Whenever the word "browser" appears in a line of the data below, copy that line.

Bounding box prediction data:
=-=-=

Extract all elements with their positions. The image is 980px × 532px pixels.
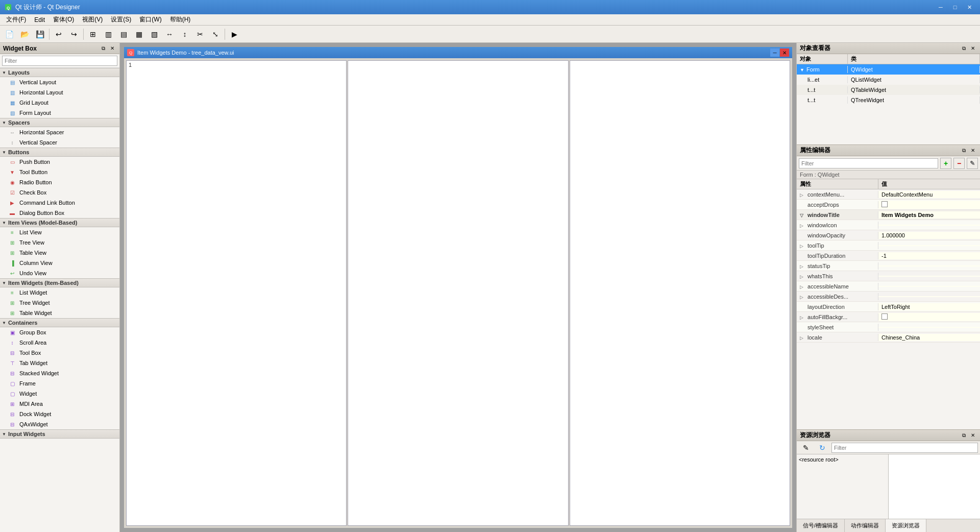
widget-command-link[interactable]: ▶ Command Link Button xyxy=(0,198,119,208)
widget-grid-layout[interactable]: ▦ Grid Layout xyxy=(0,98,119,108)
widget-mdi-area[interactable]: ⊞ MDI Area xyxy=(0,399,119,409)
obj-row-listwidget[interactable]: li...et QListWidget xyxy=(797,75,980,85)
widget-dialog-button-box[interactable]: ▬ Dialog Button Box xyxy=(0,208,119,218)
prop-row-locale[interactable]: ▷ locale Chinese_China xyxy=(797,332,980,343)
undo-button[interactable]: ↩ xyxy=(52,27,66,41)
autofill-checkbox[interactable] xyxy=(881,313,888,320)
menu-file[interactable]: 文件(F) xyxy=(2,14,30,25)
prop-remove-btn[interactable]: − xyxy=(953,158,965,169)
widget-tool-box[interactable]: ⊟ Tool Box xyxy=(0,348,119,358)
menu-window[interactable]: 窗口(W) xyxy=(135,14,165,25)
form-panel-2[interactable] xyxy=(348,60,568,526)
widget-undo-view[interactable]: ↩ Undo View xyxy=(0,268,119,278)
preview-button[interactable]: ▶ xyxy=(227,27,241,41)
obj-inspector-close-btn[interactable]: ✕ xyxy=(969,44,977,53)
widget-vertical-layout[interactable]: ▤ Vertical Layout xyxy=(0,77,119,87)
obj-row-form[interactable]: ▼ Form QWidget xyxy=(797,64,980,75)
widget-scroll-area[interactable]: ↕ Scroll Area xyxy=(0,337,119,348)
maximize-button[interactable]: □ xyxy=(948,2,962,12)
layout-sp-h[interactable]: ↔ xyxy=(162,27,177,41)
menu-help[interactable]: 帮助(H) xyxy=(166,14,195,25)
widget-stacked-widget[interactable]: ⊟ Stacked Widget xyxy=(0,368,119,378)
widget-tree-view[interactable]: ⊞ Tree View xyxy=(0,237,119,248)
res-browser-close-btn[interactable]: ✕ xyxy=(969,431,977,440)
menu-edit[interactable]: Edit xyxy=(30,15,49,25)
layout-f-button[interactable]: ▧ xyxy=(147,27,161,41)
prop-editor-float-btn[interactable]: ⧉ xyxy=(960,147,968,155)
section-item-widgets[interactable]: ▼ Item Widgets (Item-Based) xyxy=(0,278,119,287)
minimize-button[interactable]: ─ xyxy=(934,2,947,12)
prop-row-windowopacity[interactable]: windowOpacity 1.000000 xyxy=(797,230,980,240)
widget-tab-widget[interactable]: ⊤ Tab Widget xyxy=(0,358,119,368)
prop-edit-btn[interactable]: ✎ xyxy=(967,158,978,169)
prop-row-statustip[interactable]: ▷ statusTip xyxy=(797,261,980,271)
widget-push-button[interactable]: ▭ Push Button xyxy=(0,157,119,167)
open-button[interactable]: 📂 xyxy=(17,27,32,41)
widget-list-widget[interactable]: ≡ List Widget xyxy=(0,287,119,298)
save-button[interactable]: 💾 xyxy=(33,27,47,41)
widget-widget[interactable]: ▢ Widget xyxy=(0,389,119,399)
prop-row-tooltipduration[interactable]: toolTipDuration -1 xyxy=(797,251,980,261)
menu-view[interactable]: 视图(V) xyxy=(78,14,107,25)
widget-horizontal-spacer[interactable]: ↔ Horizontal Spacer xyxy=(0,127,119,137)
widget-form-layout[interactable]: ▧ Form Layout xyxy=(0,108,119,118)
menu-settings[interactable]: 设置(S) xyxy=(107,14,135,25)
res-tab-resources[interactable]: 资源浏览器 xyxy=(886,519,926,532)
widget-box-close-btn[interactable]: ✕ xyxy=(108,44,116,53)
widget-tree-widget[interactable]: ⊞ Tree Widget xyxy=(0,298,119,308)
res-refresh-btn[interactable]: ↻ xyxy=(815,441,829,455)
prop-filter-input[interactable] xyxy=(799,158,938,168)
prop-row-acceptdrops[interactable]: acceptDrops xyxy=(797,200,980,210)
form-close-btn[interactable]: ✕ xyxy=(780,49,789,57)
widget-horizontal-layout[interactable]: ▥ Horizontal Layout xyxy=(0,87,119,98)
prop-row-windowtitle[interactable]: ▽ windowTitle Item Widgets Demo xyxy=(797,210,980,220)
widget-check-box[interactable]: ☑ Check Box xyxy=(0,187,119,198)
widget-table-view[interactable]: ⊞ Table View xyxy=(0,248,119,258)
widget-box-filter[interactable] xyxy=(2,56,117,66)
widget-tool-button[interactable]: ▼ Tool Button xyxy=(0,167,119,177)
widget-button[interactable]: ⊞ xyxy=(86,27,100,41)
widget-dock-widget[interactable]: ⊟ Dock Widget xyxy=(0,409,119,419)
obj-row-treewidget[interactable]: t...t QTreeWidget xyxy=(797,95,980,105)
prop-row-accessibledes[interactable]: ▷ accessibleDes... xyxy=(797,292,980,302)
form-panel-3[interactable] xyxy=(570,60,790,526)
redo-button[interactable]: ↪ xyxy=(67,27,81,41)
widget-vertical-spacer[interactable]: ↕ Vertical Spacer xyxy=(0,137,119,148)
section-containers[interactable]: ▼ Containers xyxy=(0,318,119,327)
widget-radio-button[interactable]: ◉ Radio Button xyxy=(0,177,119,187)
widget-column-view[interactable]: ▐ Column View xyxy=(0,258,119,268)
prop-add-btn[interactable]: + xyxy=(940,158,951,169)
break-layout[interactable]: ✂ xyxy=(193,27,207,41)
obj-row-tablewidget[interactable]: t...t QTableWidget xyxy=(797,85,980,95)
layout-h-button[interactable]: ▥ xyxy=(101,27,115,41)
obj-inspector-float-btn[interactable]: ⧉ xyxy=(960,44,968,53)
prop-row-tooltip[interactable]: ▷ toolTip xyxy=(797,240,980,251)
prop-row-layoutdirection[interactable]: layoutDirection LeftToRight xyxy=(797,302,980,312)
res-edit-btn[interactable]: ✎ xyxy=(799,441,813,455)
prop-row-windowicon[interactable]: ▷ windowIcon xyxy=(797,220,980,230)
res-filter-input[interactable] xyxy=(831,443,978,453)
prop-row-contextmenu[interactable]: ▷ contextMenu... DefaultContextMenu xyxy=(797,189,980,200)
prop-editor-close-btn[interactable]: ✕ xyxy=(969,147,977,155)
widget-table-widget[interactable]: ⊞ Table Widget xyxy=(0,308,119,318)
form-panel-1[interactable]: 1 xyxy=(126,60,347,526)
widget-frame[interactable]: ▢ Frame xyxy=(0,378,119,389)
res-tab-signals[interactable]: 信号/槽编辑器 xyxy=(797,519,845,532)
prop-row-accessiblename[interactable]: ▷ accessibleName xyxy=(797,281,980,292)
widget-qax-widget[interactable]: ⊟ QAxWidget xyxy=(0,419,119,429)
section-buttons[interactable]: ▼ Buttons xyxy=(0,148,119,157)
adjust-size[interactable]: ⤡ xyxy=(208,27,223,41)
widget-list-view[interactable]: ≡ List View xyxy=(0,227,119,237)
section-input-widgets[interactable]: ▼ Input Widgets xyxy=(0,429,119,439)
prop-row-whatsthis[interactable]: ▷ whatsThis xyxy=(797,271,980,281)
form-minimize-btn[interactable]: ─ xyxy=(770,49,779,57)
res-root-item[interactable]: <resource root> xyxy=(799,456,839,463)
widget-group-box[interactable]: ▣ Group Box xyxy=(0,327,119,337)
prop-row-stylesheet[interactable]: styleSheet xyxy=(797,322,980,332)
section-item-views[interactable]: ▼ Item Views (Model-Based) xyxy=(0,218,119,227)
design-area[interactable]: Q Item Widgets Demo - tree_data_vew.ui ─… xyxy=(120,43,796,532)
acceptdrops-checkbox[interactable] xyxy=(881,201,888,207)
res-tab-actions[interactable]: 动作编辑器 xyxy=(845,519,886,532)
close-button[interactable]: ✕ xyxy=(963,2,976,12)
res-browser-float-btn[interactable]: ⧉ xyxy=(960,431,968,440)
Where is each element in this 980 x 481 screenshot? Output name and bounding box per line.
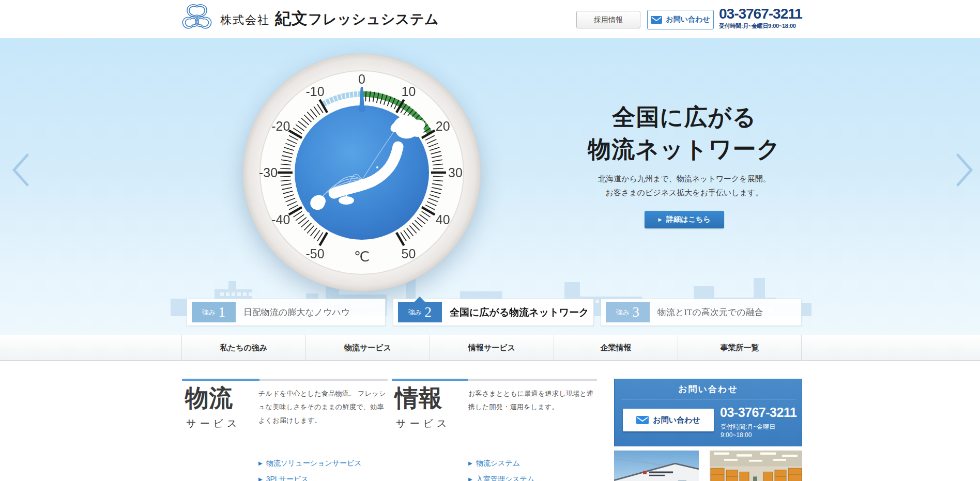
- hero-headline-line1: 全国に広がる: [583, 101, 786, 133]
- nav-item-strengths[interactable]: 私たちの強み: [181, 335, 305, 361]
- phone-hours: 受付時間:月~金曜日9:00~18:00: [719, 22, 822, 30]
- strength-text: 物流とITの高次元での融合: [657, 306, 763, 318]
- nav-item-information-service[interactable]: 情報サービス: [430, 335, 554, 361]
- details-button[interactable]: ▶ 詳細はこちら: [645, 211, 724, 228]
- column-top-border: [392, 379, 597, 381]
- service-description: チルドを中心とした食品物流。 フレッシュな美味しさをそのままの鮮度で、効率よくお…: [258, 387, 389, 427]
- svg-text:40: 40: [436, 212, 450, 227]
- envelope-icon: [636, 416, 649, 424]
- hero-carousel: -50-40-30-20-1001020304050℃ 全国に広がる 物流ネット…: [0, 38, 980, 335]
- triangle-right-icon: ▶: [468, 460, 472, 466]
- hero-subtext: 北海道から九州まで、物流ネットワークを展開。 お客さまのビジネス拡大をお手伝いし…: [583, 172, 786, 199]
- strength-badge-label: 強み: [408, 308, 422, 317]
- service-link-item[interactable]: ▶物流システム: [468, 455, 557, 471]
- thermometer-dial-svg: -50-40-30-20-1001020304050℃: [242, 53, 482, 292]
- svg-text:30: 30: [448, 165, 463, 180]
- brand-name: 紀文: [275, 8, 308, 29]
- service-title: 物流: [185, 385, 233, 412]
- strength-badge-label: 強み: [202, 308, 216, 317]
- strength-badge-number: 3: [632, 305, 639, 319]
- column-top-border-accent: [392, 379, 468, 381]
- strength-badge-2: 強み2: [398, 302, 442, 322]
- strength-badge-number: 1: [218, 305, 225, 319]
- header-phone-block: 03-3767-3211 受付時間:月~金曜日9:00~18:00: [719, 6, 822, 30]
- contact-panel-hours-line2: 9:00~18:00: [721, 431, 752, 439]
- service-link-item[interactable]: ▶入室管理システム: [468, 471, 557, 481]
- service-subtitle: サービス: [396, 417, 450, 430]
- contact-panel-phone: 03-3767-3211: [720, 405, 797, 420]
- phone-number: 03-3767-3211: [719, 6, 822, 22]
- svg-text:-20: -20: [271, 119, 290, 133]
- column-top-border-accent: [182, 379, 259, 381]
- divider: [621, 399, 795, 399]
- nav-item-company-info[interactable]: 企業情報: [554, 335, 678, 361]
- header-contact-label: お問い合わせ: [666, 15, 710, 24]
- svg-text:20: 20: [436, 119, 450, 133]
- svg-text:-10: -10: [305, 84, 324, 99]
- recruit-button[interactable]: 採用情報: [576, 11, 640, 28]
- contact-panel-hours-line1: 受付時間:月~金曜日: [721, 423, 775, 431]
- header-contact-button[interactable]: お問い合わせ: [647, 10, 714, 29]
- hero-copy: 全国に広がる 物流ネットワーク 北海道から九州まで、物流ネットワークを展開。 お…: [583, 101, 786, 228]
- content-section: 物流サービスチルドを中心とした食品物流。 フレッシュな美味しさをそのままの鮮度で…: [0, 361, 980, 481]
- envelope-icon: [651, 16, 662, 24]
- triangle-right-icon: ▶: [468, 476, 472, 481]
- thermometer-dial: -50-40-30-20-1001020304050℃: [242, 53, 482, 292]
- contact-panel-title: お問い合わせ: [615, 383, 802, 395]
- service-description: お客さまとともに最適を追求し現場と連携した開発・運用をします。: [468, 387, 599, 414]
- strength-badge-1: 強み1: [192, 302, 236, 322]
- service-column-logistics: 物流サービスチルドを中心とした食品物流。 フレッシュな美味しさをそのままの鮮度で…: [182, 379, 388, 481]
- strength-badge-number: 2: [424, 305, 432, 319]
- details-button-label: 詳細はこちら: [666, 215, 710, 224]
- svg-text:0: 0: [358, 72, 365, 86]
- warehouse-interior-photo[interactable]: [710, 451, 802, 481]
- office-building-photo[interactable]: [614, 451, 699, 481]
- strength-box-2[interactable]: 強み2全国に広がる物流ネットワーク: [393, 299, 594, 326]
- triangle-right-icon: ▶: [258, 476, 263, 481]
- svg-text:-40: -40: [271, 212, 290, 227]
- strength-badge-3: 強み3: [606, 302, 650, 322]
- strength-text: 日配物流の膨大なノウハウ: [243, 306, 350, 318]
- contact-panel-button[interactable]: お問い合わせ: [623, 409, 714, 431]
- hero-headline: 全国に広がる 物流ネットワーク: [583, 101, 786, 165]
- carousel-prev-arrow[interactable]: [10, 153, 31, 187]
- site-header: 株式会社 紀文 フレッシュシステム 採用情報 お問い合わせ 03-3767-32…: [0, 0, 980, 38]
- nav-menu: 私たちの強み物流サービス情報サービス企業情報事業所一覧: [181, 335, 802, 361]
- svg-text:50: 50: [402, 246, 416, 261]
- service-links: ▶物流ソリューションサービス▶3PLサービス▶物流センター代行サービス: [258, 455, 362, 481]
- triangle-right-icon: ▶: [258, 460, 263, 466]
- triangle-right-icon: ▶: [658, 217, 662, 222]
- dial-unit-label: ℃: [354, 249, 370, 265]
- nav-item-office-list[interactable]: 事業所一覧: [678, 335, 802, 361]
- service-link-item[interactable]: ▶3PLサービス: [258, 471, 362, 481]
- service-links: ▶物流システム▶入室管理システム▶音声ピッキングシステム: [468, 455, 557, 481]
- service-title: 情報: [395, 385, 442, 412]
- nav-item-logistics-service[interactable]: 物流サービス: [305, 335, 430, 361]
- hero-subtext-line2: お客さまのビジネス拡大をお手伝いします。: [583, 185, 786, 199]
- strength-badge-label: 強み: [616, 308, 630, 317]
- service-link-label: 3PLサービス: [266, 475, 309, 481]
- svg-text:10: 10: [402, 84, 416, 99]
- company-logo[interactable]: 株式会社 紀文 フレッシュシステム: [181, 3, 439, 34]
- company-prefix: 株式会社: [220, 12, 270, 28]
- service-link-label: 物流ソリューションサービス: [266, 459, 362, 468]
- kibun-clover-logo-icon: [181, 4, 213, 34]
- brand-suffix: フレッシュシステム: [308, 10, 439, 28]
- service-column-information: 情報サービスお客さまとともに最適を追求し現場と連携した開発・運用をします。▶物流…: [392, 379, 597, 481]
- contact-panel-button-label: お問い合わせ: [653, 415, 700, 425]
- carousel-next-arrow[interactable]: [954, 153, 975, 187]
- contact-panel: お問い合わせ お問い合わせ 03-3767-3211 受付時間:月~金曜日 9:…: [614, 379, 802, 446]
- column-top-border: [182, 379, 388, 381]
- service-link-label: 入室管理システム: [476, 475, 534, 481]
- hero-subtext-line1: 北海道から九州まで、物流ネットワークを展開。: [583, 172, 786, 185]
- main-navigation: 私たちの強み物流サービス情報サービス企業情報事業所一覧: [0, 335, 980, 361]
- service-subtitle: サービス: [186, 417, 240, 430]
- strength-box-1[interactable]: 強み1日配物流の膨大なノウハウ: [187, 299, 386, 326]
- company-name: 株式会社 紀文 フレッシュシステム: [220, 8, 439, 29]
- service-link-item[interactable]: ▶物流ソリューションサービス: [258, 455, 362, 471]
- page: 株式会社 紀文 フレッシュシステム 採用情報 お問い合わせ 03-3767-32…: [0, 0, 980, 481]
- svg-text:-50: -50: [305, 246, 324, 261]
- strength-text: 全国に広がる物流ネットワーク: [450, 306, 589, 319]
- strength-box-3[interactable]: 強み3物流とITの高次元での融合: [601, 299, 802, 326]
- service-link-label: 物流システム: [476, 459, 520, 468]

=-=-=

Solution to the exercise -
res-browser-close-btn[interactable]: ✕ xyxy=(969,431,977,440)
res-browser-float-btn[interactable]: ⧉ xyxy=(960,431,968,440)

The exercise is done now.